Political detainees and environmental activists are treated with particular harshness. As a result, countless supporters of the National Unity Platform (NUP) remain incarcerated on trumped-up charges for merely supporting their party’s political positions.
A similar pattern afflicts environmental human rights defenders. Individuals who peacefully protest oil projects such as the East African Crude Oil Pipeline (EACOP), or who demonstrate against the destruction of wetlands, are routinely arrested and detained.
In some cases, it takes ninety days or more for judicial officers at Buganda Road to grant bail to peaceful protesters. Detention, in these circumstances, becomes punishment—not process.
Worse still, delays or denials of bail are sometimes driven by sinister motives: to coerce guilty pleas from activists who are promised freedom in exchange for admissions of guilt and light sentences, often mere cautions. Due process begins to resemble a transaction because, in reality, it is one.
On Friday, January 2, 2026, I watched a video of Grade One Magistrate Her Worship Winnie Nankya Jatiko remanding Sarah Bireete to prison. Despite the presentation of substantial and credible sureties, the magistrate declined to grant bail on the flimsy pretext of allowing the State time (up to January 21, 2026) to respond to the application.
This was a blunder. Bail exists to secure liberty, not to accommodate prosecutorial whim and convenience. Courts should hear and determine bail applications immediately unless the State demonstrates exceptional circumstances sufficient to override the constitutional presumption of innocence. No such circumstances were presented.
There was no justification for remanding Sarah Bireete. This was judicial capitulation in a politically sensitive case where the State’s interest was direct, obvious, and overwhelming.

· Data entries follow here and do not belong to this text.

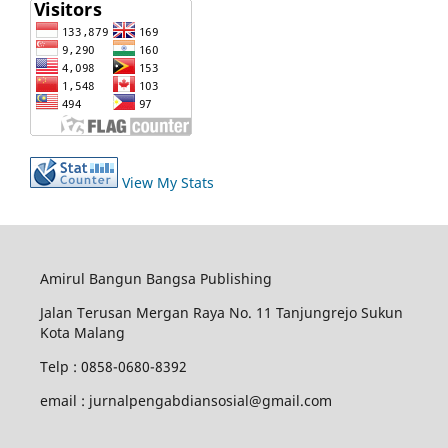
View My Stats
Amirul Bangun Bangsa Publishing
Jalan Terusan Mergan Raya No. 11 Tanjungrejo Sukun
Kota Malang
Telp : 0858-0680-8392
email : jurnalpengabdiansosial@gmail.com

Sober judicial officers would do well to heed the guidance of former Chief Justice Wako Wambuzi and the current Justice of Appeal, Frederick Martin Stephen Engonda-Ntende, that there should be no adjournments for bail rulings. Adjourning a bail ruling defeats the very purpose of the application for the duration of the adjournment.
In Sarah Bireete’s case, the bail ruling was deferred for weeks—well beyond the 15 January 2026 presidential and parliamentary elections, about which she had been particularly vocal.
This was politically engineered remand (jail) time designed to silence a critical civil society voice. It was judicial silencing of dissent.
I recently spoke with Sarah Bireete, who told me she had not visited me during my three-month detention at Kitalya Mini-Max Prison—following illegal orders of a military tribunal—because she suffers from prison trauma. She need not have explained. I, too, avoid prison visits for the same reason.
Long after the physical torture I endured healed, the psychological trauma associated with detention persists. My experience is not unique. A colleague recently told me that a mutual friend—an activist briefly detained by police during the 2021 elections—has never fully recovered from that short episode of detention.
I recount this to educate judicial officers who underestimate the gravity of detention. Even brief incarceration can permanently or significantly alter a person’s psychological landscape.
Detention is a denial of liberty—the most precious of human pursuits. As Patrick Henry famously declared, “Give me liberty, or give me death.” It is also an assault on mental health.
Detention must remain a measure of last resort, reserved for genuine criminality. It must never be weaponised to punish dissent or suppress political expression.
If courts continue to treat liberty as expendable in politically inconvenient cases, they will not merely have abandoned rule of law and judicial independence—they will have surrendered their moral authority and relevance.